**Exercise aim:** Say how many lines in the records contain the string "Address", giving the number by itself.

Dataset items
╭──
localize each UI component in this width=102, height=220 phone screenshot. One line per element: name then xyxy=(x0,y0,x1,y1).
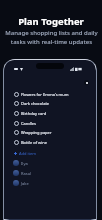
staticText: Plan Together xyxy=(18,15,84,28)
button[interactable]: Jake xyxy=(4,179,96,187)
button[interactable]: Add item xyxy=(4,149,96,158)
staticText: Rasul xyxy=(21,171,32,176)
button[interactable]: Rasul xyxy=(4,169,96,177)
button[interactable]: Wrapping paper xyxy=(4,127,96,137)
staticText: Candles xyxy=(21,121,36,126)
staticText: Dark chocolate xyxy=(21,101,50,106)
button[interactable]: Dark chocolate xyxy=(4,98,96,108)
staticText: Birthday card xyxy=(21,111,47,116)
staticText: Add item xyxy=(19,151,36,156)
button[interactable]: Bottle of wine xyxy=(4,137,96,147)
button[interactable]: Candles xyxy=(4,118,96,128)
staticText: Jake xyxy=(21,181,29,186)
staticText: Wrapping paper xyxy=(21,130,52,135)
button[interactable]: Flowers for Emma's mum xyxy=(4,89,96,99)
staticText: Flowers for Emma's mum xyxy=(21,92,69,97)
staticText: Bottle of wine xyxy=(21,140,47,145)
staticText: Ilya xyxy=(21,161,28,166)
button[interactable]: Birthday card xyxy=(4,108,96,118)
button[interactable]: Close xyxy=(84,80,89,85)
button[interactable]: Ilya xyxy=(4,159,96,167)
staticText: Manage shopping lists and daily tasks wi… xyxy=(5,29,98,46)
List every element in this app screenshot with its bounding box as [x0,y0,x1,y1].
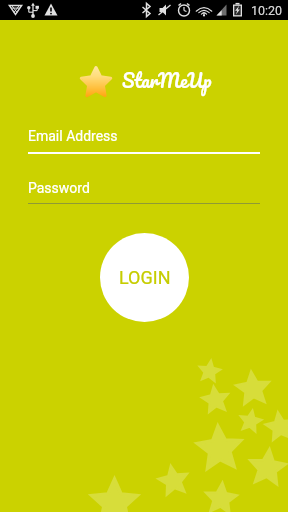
other: StarMeUp logo [79,65,113,99]
button[interactable]: LOGIN [100,233,189,322]
staticText: Email Address [28,128,118,144]
button[interactable]: Email Address [28,124,260,154]
staticText: 10:20 [251,3,283,18]
staticText: Password [28,180,90,196]
staticText: StarMeUp [122,65,212,97]
staticText: LOGIN [119,267,171,288]
button[interactable]: Password [28,176,260,204]
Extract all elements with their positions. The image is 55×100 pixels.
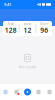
staticText: Active (24, 22, 32, 26)
staticText: No results (18, 64, 36, 69)
staticText: 96 (40, 26, 48, 35)
button[interactable]: Total (3, 21, 19, 36)
staticText: 12 (24, 26, 32, 35)
staticText: Total (8, 22, 14, 26)
button[interactable]: Browse (33, 84, 44, 100)
button[interactable]: Profile (44, 84, 55, 100)
staticText: Done (40, 22, 48, 26)
button[interactable]: Notifications (11, 84, 22, 100)
button[interactable]: Home (0, 84, 11, 100)
button[interactable]: Account (22, 84, 33, 100)
staticText: 128 (5, 26, 17, 35)
button[interactable]: Active (20, 21, 35, 36)
staticText: 9:41 (4, 2, 11, 7)
button[interactable]: Done (36, 21, 52, 36)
╰──
**Solution:** 2